Inference. The inference process begins with the primary model (ML) processing the prompt and generating representations for all prompt tokens. The secondary model (MS) then autoregressively generates the first block of γ response tokens. Crucially, MS attends to the primary model’s representations, aligned via the projection layer.

Once the first response block is generated, the primary model (ML) processes these tokens and computes their representations. We consider two inference configurations:

  • Representation Generation + Token Prediction (Figure 2): ML additionally predicts the next token.
  • Representation Generation Only (Appendix B, Figure 4): ML solely generates representations for the response block.

In both configurations, the representations generated by ML are used by the secondary model (MS) to generate the subsequent block of γ response tokens. Also note that, as in training, MS attends to its own representations for all previous tokens within the current block.

Figure 2. Inference of Tandem transformers with free token from the primary model ML. (left) First block prediction. (right) Second block prediction. Given the query The Himalayas are a mountain range separating the, ML first processes this query and produces the first response token plains. When we use this prediction from ML, this is directly fed as an input to the secondary model MS, which autoregressively produces of India for the first block with γ = 2. In the second block, the entire response from the first block plains of India is fed to the primary model ML, which again produces the next response token from, and then the secondary model MS produces the next two tokens of the block the Tibetan autoregressively. The eventual output of the model will be plains of India from the Tibetan ….

To disaggregate query and response generation, we use Representation Generation Only for processing the input query/prefix. However, for subsequent blocks where the prefill (query+generated response till this point) is processed, we use Representation Generation + Token Prediction from ML.

Depending on the training protocol – specifically, whether primary model outputs are reliable – we may optionally allow the primary model (ML) to generate the first token of the subsequent block (processing γ + 1 tokens). Crucially, in this scenario, we must ensure the following: the keys and values associated with the next block’s first token, computed by ML, are not overwritten when the secondary model (MS) executes its attention layers.

Inference-Time Block Length Flexibility. While we train Tandem transformers with a fixed block length γ, the architecture supports arbitrary γ values during inference. Larger γ values generally improve efficiency by maximizing the primary model’s (ML) utilization of accelerator hardware. Although Tandem is trained with a fixed γ, in SPEED evaluations we find that the optimal γ is often much larger, indicating the robustness of Tandem to changes in γ at inference time.

3.1. Tandem + SPEED: Tandem in the speculative decoding framework

SPEED mitigates the inefficiency of autoregressive generation using a smaller drafter/secondary model to generate tokens and a larger verifier/primary model to confirm them. SPEED guarantees output quality matching the verifier, but its efficacy hinges on the drafter’s ability to generate long, accurate draft sequences. Tandem transformers are uniquely

Given a Tandem model, we use ML to process the query/prefix and generate representations for them.

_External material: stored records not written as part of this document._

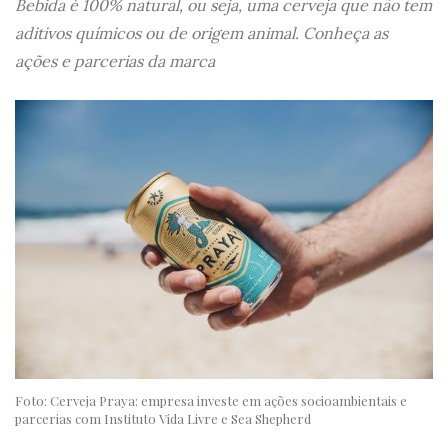
Bebida é 100% natural, ou seja, uma cerveja que não tem
aditivos químicos ou de origem animal. Conheça as
ações e parcerias da marca
Foto: Cerveja Praya: empresa investe em ações socioambientais e
parcerias com Instituto Vida Livre e Sea Shepherd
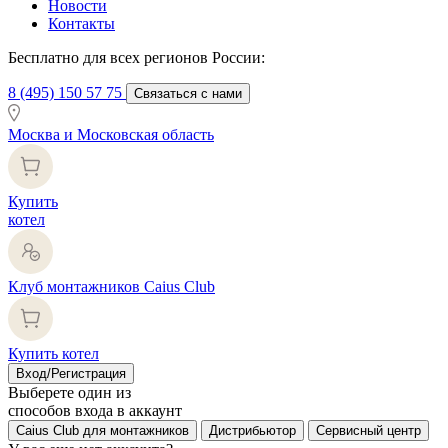
Новости
Контакты
Бесплатно для всех регионов России:
8 (495) 150 57 75
Связаться с нами
Москва и Московская область
Купить
котел
Клуб монтажников Caius Club
Купить котел
Вход/Регистрация
Выберете один из
способов входа в аккаунт
Caius Club для монтажников
Дистрибьютор
Сервисный центр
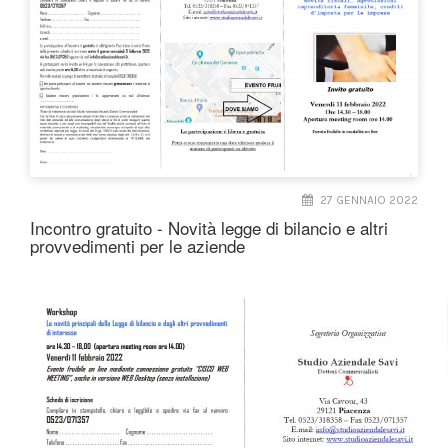
27 GENNAIO 2022
Incontro gratuito - Novità legge di bilancio e altri
provvedimenti per le aziende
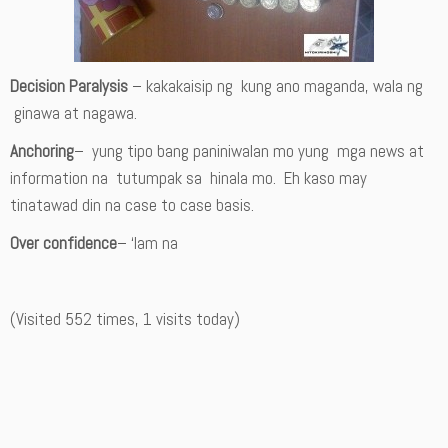
Decision Paraly
sis
– kakakaisip ng kung ano maganda, wala ng
ginawa at nagawa.
Anchoring
– yung tipo bang paniniwalan mo yung mga news at
information na tutumpak sa hinala mo. Eh kaso may
tinatawad din na case to case basis.
Over confidence
– ‘lam na
(Visited 552 times, 1 visits today)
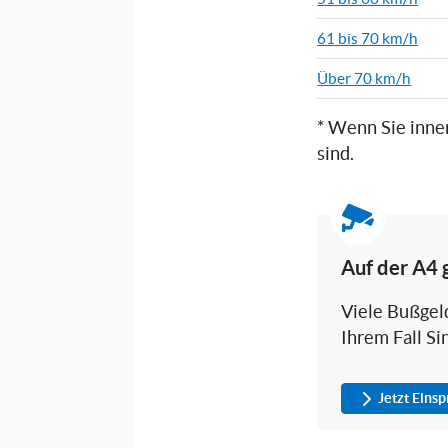
61 bis 70 km/h
Über 70 km/h
* Wenn Sie inne
sind.
Auf der A4 
Viele Bußgeld
Ihrem Fall Si
Jetzt Eins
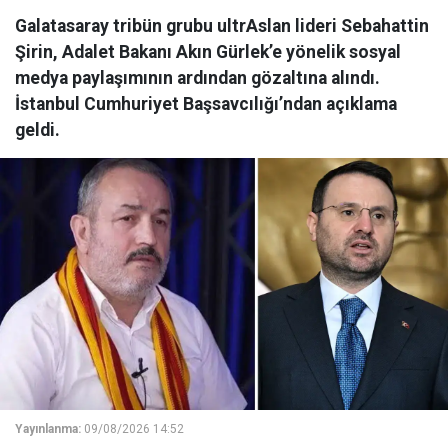
Galatasaray tribün grubu ultrAslan lideri Sebahattin
Şirin, Adalet Bakanı Akın Gürlek’e yönelik sosyal
medya paylaşımının ardından gözaltına alındı.
İstanbul Cumhuriyet Başsavcılığı’ndan açıklama
geldi.
Yayınlanma:
09/08/2026 14:52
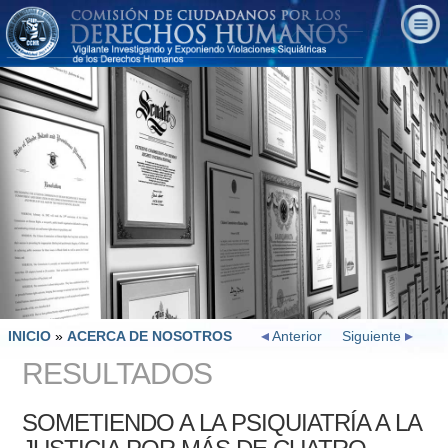
INICIO
»
ACERCA DE NOSOTROS
Anterior
Siguiente
RESULTADOS
SOMETIENDO A LA PSIQUIATRÍA A LA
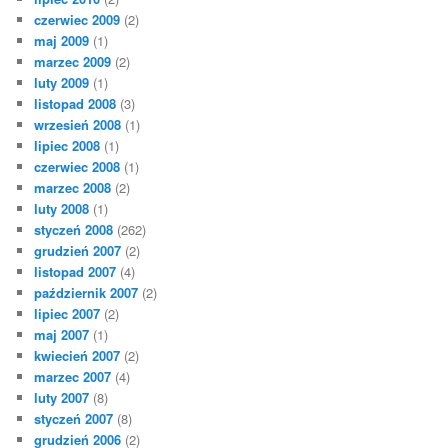
czerwiec 2009
(2)
maj 2009
(1)
marzec 2009
(2)
luty 2009
(1)
listopad 2008
(3)
wrzesień 2008
(1)
lipiec 2008
(1)
czerwiec 2008
(1)
marzec 2008
(2)
luty 2008
(1)
styczeń 2008
(262)
grudzień 2007
(2)
listopad 2007
(4)
październik 2007
(2)
lipiec 2007
(2)
maj 2007
(1)
kwiecień 2007
(2)
marzec 2007
(4)
luty 2007
(8)
styczeń 2007
(8)
grudzień 2006
(2)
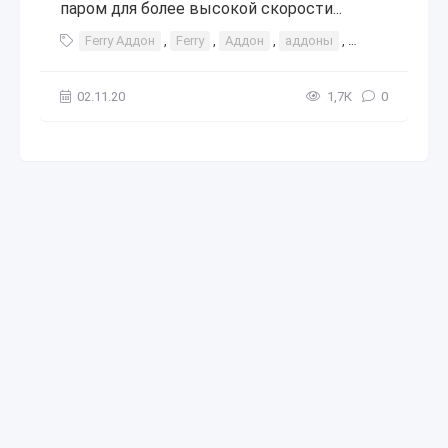
паром для более высокой скорости...
Ferry Аддон
,
Ferry
,
Аддон
,
аддоны
,
мод
,
моды
02.11.20
1,7К
0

MS uses these and produces a draft for the first γ tokens autoregressively. ML then verifies this entire block simultaneously and identifies the first location i where the draft token is deemed incorrect by ML (i = γ + 1, if all the draft tokens are verified successfully). We take the output of the large model for the ith token, and the small model MS then continues to generate draft tokens from the (i + 1)th position onwards, while using the representations of all the previous tokens from the large model ML. This process continues until a full response is generated.

The above process can be generalized to the setting, where we generate multiple full responses for the same query, we refer to it as num-samples, for example to eventually rank these responses and select the “best” response (Mudgal et al., 2023). In this case, the location of the rejected token can vary across the different samples being generated.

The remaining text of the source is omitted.